At Hamburg's PETRA III X-ray source, a platinum surface was caught aging in real time—atoms oxidizing under electrical voltage as researchers watched the precise moment a catalyst began losing its power.
This discovery matters because platinum catalysts are the workhorses of two technologies essential to the energy transition: electrolysers, which produce hydrogen from water, and fuel cells, which generate electricity from hydrogen. Both offer proven solutions for storing and transporting renewable energy. But there's a persistent problem. Under the high voltages these devices require to operate, platinum catalysts gradually degrade—their performance declining as if they're slowly wearing out. The faster this degradation happens, the more expensive these hydrogen technologies become, and the less viable they are as alternatives to fossil fuels.

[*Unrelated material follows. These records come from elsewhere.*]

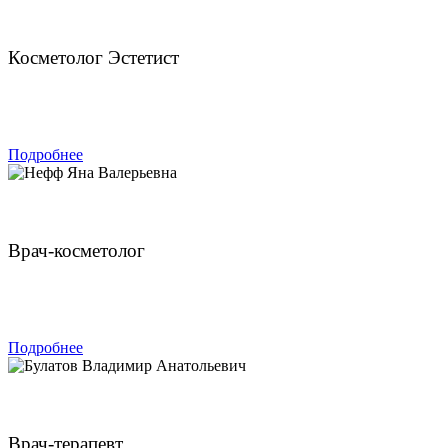
Колосова Ольга Михайловна
Косметолог Эстетист
ЗАПИСАТЬСЯ
Подробнее
Нефф Яна Валерьевна
Врач-косметолог
ЗАПИСАТЬСЯ
Подробнее
Булатов Владимир Анатольевич
Врач-терапевт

For the first time, an international research team led by scientists at DESY has directly observed how this degradation occurs. Using advanced X-ray techniques at PETRA III, researchers including Leon Jacobse, Andreas Stierle, and Vedran Vonk watched as a thin oxide layer formed on a platinum surface under realistic operating conditions. The team combined three complementary X-ray methods simultaneously—measuring the atomic structure of the platinum surface, the thickness of the oxide layer, and its chemical composition all at once. This combination allowed them to track changes happening at the atomic scale while the chemical reaction was actively taking place, rather than examining an inert sample afterward.

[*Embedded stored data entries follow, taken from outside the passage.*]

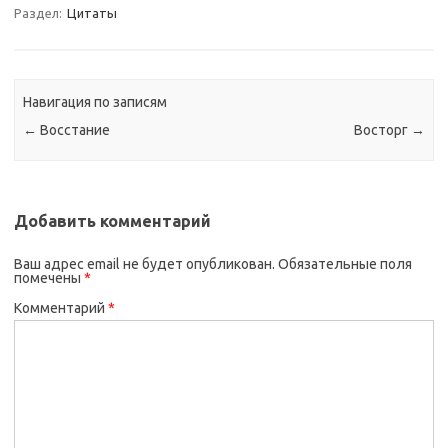
Раздел:
Цитаты
Навигация по записям
←
Восстание
Восторг
→
Добавить комментарий
Ваш адрес email не будет опубликован.
Обязательные поля
помечены
*
Комментарий
*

The findings, published in Nature Communications, reveal a troubling trade-off. The oxide layer that forms actually protects the platinum from further material loss, which sounds beneficial. But this same layer makes the catalyst less efficient at its job. "We are seeing a balancing act between stability and activity," explains Andreas Stierle, a leading scientist at DESY and professor at the University of Hamburg. "Oxidation partially protects the platinum surface from further material loss, but at the same time makes the catalyst less efficient."
The researchers discovered that the oxidation process happens layer by layer, and at high voltages creates a disordered platinum oxide layer that compromises catalytic activity. Understanding exactly what happens at the atomic level is crucial for developing strategies to slow or prevent this degradation. As Vedran Vonk notes, "Only by understanding the tiny processes occurring at the level of platinum atoms can researchers develop new strategies to counteract degradation."
The implications extend beyond hydrogen technology. Similar aging effects plague battery technologies and other electrochemical processes, meaning these findings could help improve multiple clean energy systems simultaneously. In future work, the research team plans to investigate how catalyst materials closer to real-world applications—such as platinum nanoparticles rather than flat surfaces—change during actual operation.
By developing more durable catalysts, researchers could create electrolysers and fuel cells that last longer and cost less, removing a significant barrier to hydrogen's role in the global energy transition. This atomic-scale understanding is the foundation for building the more efficient, economically viable hydrogen technologies the world needs.